Solved – The correct use of tensor product in gam (mgcv) function

generalized-additive-modelmodel selectionsmoothing

I want to resurrect a question that I asked two months ago (Comparing gam models using ti( )), but adding more explanations.

  • The aim of my analyses was to compare several gam models with
    different combinations of independent variables.

  • My analyses are done in R using the gam function from the mgcv package

  • Some of the models include interactions between some of the independent variables and in such a case, I use the following gam structure. gam(Y ~ ti(X1) + ti(X2) + ti(X1,X2), data = dat). The ti() function is a tensor product that is appropriate when interaction terms and main effects occur simultaneously (https://stat.ethz.ch/R-manual/R-devel/library/mgcv/html/te.html).

  • Models that do not include interactions can be written as gam(Y ~ ti(X1) + ti(X2), data = dat) or gam(Y ~ s(X1) + s(X2), data = dat) with s() a function providing a smoother of the variable considered (https://stat.ethz.ch/R-manual/R-devel/library/mgcv/html/s.html)

I have two questions concerning this setup:

  1. Is it correct using ti() (i.e. tensor product) when there is no interaction in the formula ?

(I am sure I will be blasted for this question, but if I use ti() instead of s() in those models their AIC value is better … but see my second question)

  1. Can I compare directly (e.g. using AIC for example) models fitted with ti() and models fitted with s() ?

Thanks for your help !

Arnaud

Best Answer

Before answering both of your questions, it's important to address the purpose of using ti() (and te() for that matter). Both smoothing functions are used when you're including interaction terms with different scales or units in your model.

On that note, whenever you're trying to examine the effects of an explanatory variable (x1) on y across different values of another explanatory variable (x2), you need to make sure that they're on the same scale.

  1. Is it correct using ti() (i.e. tensor product) when there is no interaction in the formula?

It's not appropriate to use the ti() function when there is no interaction in the formula. The purpose of ti() is to separate the interactions from individual univariate effects. In order to accomplish this, you use regular smoothing terms (s()) for each variable, and then ti() for each interaction.

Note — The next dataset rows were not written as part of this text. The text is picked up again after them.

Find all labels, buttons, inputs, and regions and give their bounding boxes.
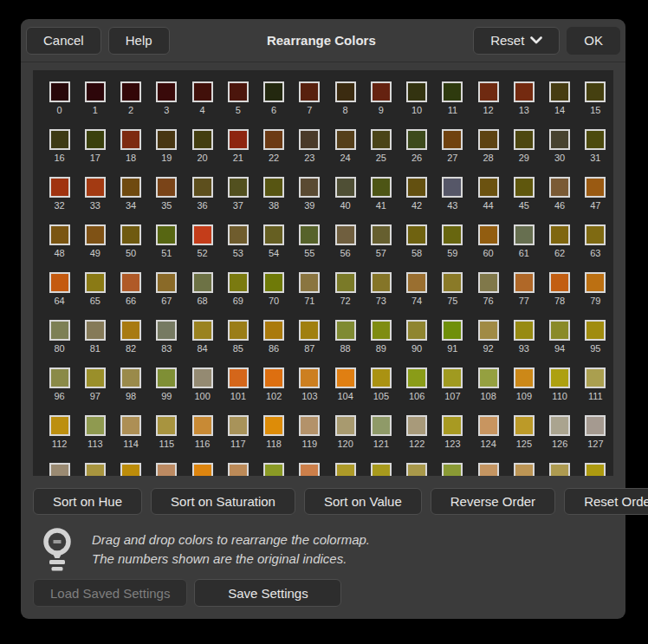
- color-swatch[interactable]: [371, 129, 392, 150]
- color-swatch[interactable]: [228, 224, 249, 245]
- color-swatch[interactable]: [335, 463, 356, 476]
- color-swatch[interactable]: [85, 81, 106, 102]
- color-swatch[interactable]: [478, 463, 499, 476]
- reset-dropdown-button[interactable]: Reset: [473, 27, 560, 55]
- color-swatch[interactable]: [335, 177, 356, 198]
- color-swatch[interactable]: [514, 415, 535, 436]
- color-swatch[interactable]: [478, 81, 499, 102]
- color-swatch[interactable]: [585, 81, 606, 102]
- color-swatch[interactable]: [442, 463, 463, 476]
- reset-order-button[interactable]: Reset Order: [564, 488, 648, 515]
- color-swatch[interactable]: [514, 320, 535, 341]
- color-swatch[interactable]: [120, 415, 141, 436]
- color-swatch[interactable]: [85, 272, 106, 293]
- color-swatch[interactable]: [49, 81, 70, 102]
- color-swatch[interactable]: [228, 368, 249, 388]
- color-swatch[interactable]: [85, 320, 106, 341]
- color-swatch[interactable]: [335, 368, 356, 388]
- color-swatch[interactable]: [335, 272, 356, 293]
- sort-on-saturation-button[interactable]: Sort on Saturation: [151, 488, 295, 515]
- color-swatch[interactable]: [371, 272, 392, 293]
- color-swatch[interactable]: [263, 368, 284, 388]
- color-swatch[interactable]: [85, 224, 106, 245]
- color-swatch[interactable]: [192, 272, 213, 293]
- color-swatch[interactable]: [120, 368, 141, 388]
- color-swatch[interactable]: [49, 272, 70, 293]
- color-swatch[interactable]: [585, 272, 606, 293]
- color-swatch[interactable]: [299, 320, 320, 341]
- color-swatch[interactable]: [371, 224, 392, 245]
- color-swatch[interactable]: [192, 81, 213, 102]
- color-swatch[interactable]: [228, 129, 249, 150]
- color-swatch[interactable]: [371, 415, 392, 436]
- color-swatch[interactable]: [585, 224, 606, 245]
- color-swatch[interactable]: [49, 224, 70, 245]
- color-swatch[interactable]: [228, 320, 249, 341]
- color-swatch[interactable]: [49, 463, 70, 476]
- color-swatch[interactable]: [228, 463, 249, 476]
- color-swatch[interactable]: [192, 320, 213, 341]
- color-swatch[interactable]: [514, 177, 535, 198]
- color-swatch[interactable]: [192, 415, 213, 436]
- color-swatch[interactable]: [120, 463, 141, 476]
- color-swatch[interactable]: [49, 415, 70, 436]
- color-swatch[interactable]: [585, 368, 606, 388]
- color-swatch[interactable]: [478, 224, 499, 245]
- color-swatch[interactable]: [263, 224, 284, 245]
- color-swatch[interactable]: [85, 463, 106, 476]
- color-swatch[interactable]: [299, 177, 320, 198]
- color-swatch[interactable]: [120, 129, 141, 150]
- color-swatch[interactable]: [549, 463, 570, 476]
- color-swatch[interactable]: [478, 272, 499, 293]
- color-swatch[interactable]: [335, 415, 356, 436]
- color-swatch[interactable]: [120, 177, 141, 198]
- color-swatch[interactable]: [406, 81, 427, 102]
- color-swatch[interactable]: [49, 368, 70, 388]
- color-swatch[interactable]: [120, 320, 141, 341]
- cancel-button[interactable]: Cancel: [26, 27, 101, 55]
- color-swatch[interactable]: [156, 272, 177, 293]
- color-swatch[interactable]: [228, 177, 249, 198]
- color-swatch[interactable]: [156, 368, 177, 388]
- color-swatch[interactable]: [263, 81, 284, 102]
- color-swatch[interactable]: [514, 81, 535, 102]
- color-swatch[interactable]: [85, 415, 106, 436]
- color-swatch[interactable]: [49, 177, 70, 198]
- color-swatch[interactable]: [585, 415, 606, 436]
- color-swatch[interactable]: [442, 224, 463, 245]
- color-swatch[interactable]: [49, 320, 70, 341]
- color-swatch[interactable]: [406, 463, 427, 476]
- color-swatch[interactable]: [156, 224, 177, 245]
- color-swatch[interactable]: [406, 415, 427, 436]
- color-swatch[interactable]: [371, 320, 392, 341]
- sort-on-hue-button[interactable]: Sort on Hue: [33, 488, 142, 515]
- color-swatch[interactable]: [192, 224, 213, 245]
- color-swatch[interactable]: [120, 81, 141, 102]
- color-swatch[interactable]: [514, 272, 535, 293]
- color-swatch[interactable]: [442, 177, 463, 198]
- color-swatch[interactable]: [85, 129, 106, 150]
- color-swatch[interactable]: [228, 81, 249, 102]
- color-swatch[interactable]: [85, 368, 106, 388]
- color-swatch[interactable]: [192, 129, 213, 150]
- color-swatch[interactable]: [299, 129, 320, 150]
- color-swatch[interactable]: [514, 224, 535, 245]
- color-swatch[interactable]: [120, 272, 141, 293]
- color-swatch[interactable]: [549, 177, 570, 198]
- color-swatch[interactable]: [228, 415, 249, 436]
- color-swatch[interactable]: [371, 177, 392, 198]
- color-swatch[interactable]: [406, 272, 427, 293]
- color-swatch[interactable]: [406, 368, 427, 388]
- color-swatch[interactable]: [263, 463, 284, 476]
- reverse-order-button[interactable]: Reverse Order: [431, 488, 555, 515]
- color-swatch[interactable]: [335, 320, 356, 341]
- color-swatch[interactable]: [156, 415, 177, 436]
- color-swatch[interactable]: [549, 224, 570, 245]
- color-swatch[interactable]: [478, 177, 499, 198]
- color-swatch[interactable]: [514, 463, 535, 476]
- load-saved-settings-button[interactable]: Load Saved Settings: [33, 579, 187, 607]
- color-swatch[interactable]: [585, 463, 606, 476]
- color-swatch[interactable]: [299, 81, 320, 102]
- color-swatch[interactable]: [228, 272, 249, 293]
- color-swatch[interactable]: [442, 129, 463, 150]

It would look something like this: mod_ti <- gam(y ~ s(x1) + s(x2) + ti(x1, x2)) Where the effects of x1 and x2 are separately smoothed, and the interaction between both on different scales is a separate term contained in ti().

  1. Can I compare directly (e.g. using AIC for example) models fitted with ti() and models fitted with s()?

Sure you can compare them, but again, if your interaction terms are on different scales, you shouldn't fit the interaction with s(). You should either use te() or ti() (the choice depends on whether or not you're including the separate effects of the interaction terms in your model).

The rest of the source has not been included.